C’est cet ordonnancement qui est aujourd’hui remis en cause par le gouvernement. Son projet consisterait à désigner une personnalité qualifiée à la présidence du conseil d’administration. Un « passage en force », pour les syndicats, qui demandent au premier ministre de « revenir sur la décision brutale d’imposer une modification (…) sur la gouvernance de l’Ircantec ».
Les intentions de l’exécutif ne sont pas le fruit du hasard. Elles s’inscrivent dans le prolongement d’un rapport au vitriol de l’inspection générale des affaires sociales (IGAS) et du Contrôle général économique et financier (CGEFI).

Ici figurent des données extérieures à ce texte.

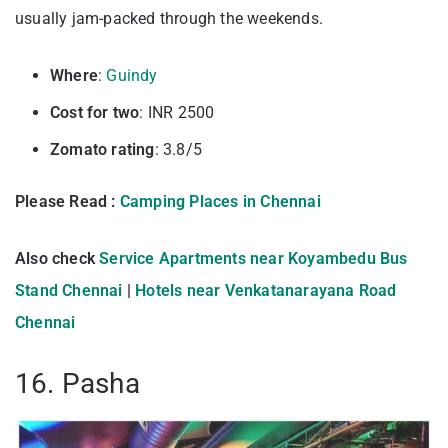
usually jam-packed through the weekends.
Where
:
Guindy
Cost for two
: INR 2500
Zomato rating
: 3.8/5
Please Read :
Camping Places in Chennai
Also check
Service Apartments near Koyambedu Bus
Stand Chennai
|
Hotels near Venkatanarayana Road
Chennai
16. Pasha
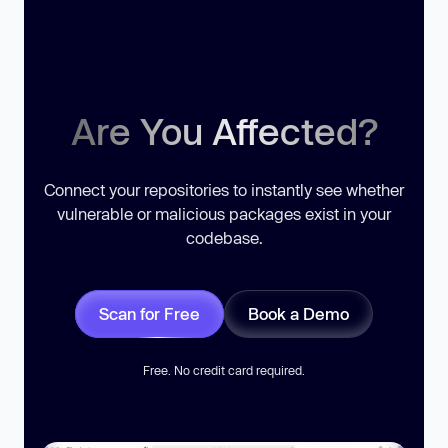
Are You Affected?
Connect your repositories to instantly see whether
vulnerable or malicious packages exist in your
codebase.
Scan for Free
Book a Demo
Free. No credit card required.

Rendue publique en juillet 2022, cette « évaluation » aboutissait à des constats très sévères : « Gouvernance défaillante qui gagnerait à être profondément réformée », « manque de viabilité financière à long terme », « gestion administrative insuffisamment transparente dont les coûts demeurent élevés », etc. Pour résoudre les difficultés, l’IGAS et le CGEFI formulaient 57 recommandations, dont l’une semble avoir inspiré le pouvoir en place : « Nommer par décret, à la présidence du conseil d’administration, une personnalité indépendante. »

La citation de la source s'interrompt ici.